Pull every line that includes the word "Sekolah" from the data.

MATERIAL FOR THIS TASK START

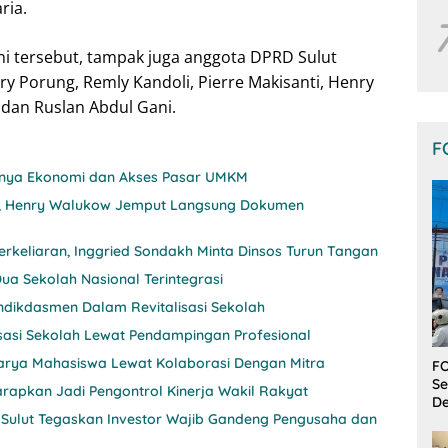
ria.
i tersebut, tampak juga anggota DPRD Sulut
rry Porung, Remly Kandoli, Pierre Makisanti, Henry
 dan Ruslan Abdul Gani.
F
itnya Ekonomi dan Akses Pasar UMKM
nji, Henry Walukow Jemput Langsung Dokumen
rkeliaran, Inggried Sondakh Minta Dinsos Turun Tangan
ua Sekolah Nasional Terintegrasi
ndikdasmen Dalam Revitalisasi Sekolah
sasi Sekolah Lewat Pendampingan Profesional
 Karya Mahasiswa Lewat Kolaborasi Dengan Mitra
FO
Se
rapkan Jadi Pengontrol Kinerja Wakil Rakyat
De
 Sulut Tegaskan Investor Wajib Gandeng Pengusaha dan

MATERIAL FOR THIS TASK END

### YOUR SOLUTION
ua Sekolah Nasional Terintegrasi
ndikdasmen Dalam Revitalisasi Sekolah
sasi Sekolah Lewat Pendampingan Profesional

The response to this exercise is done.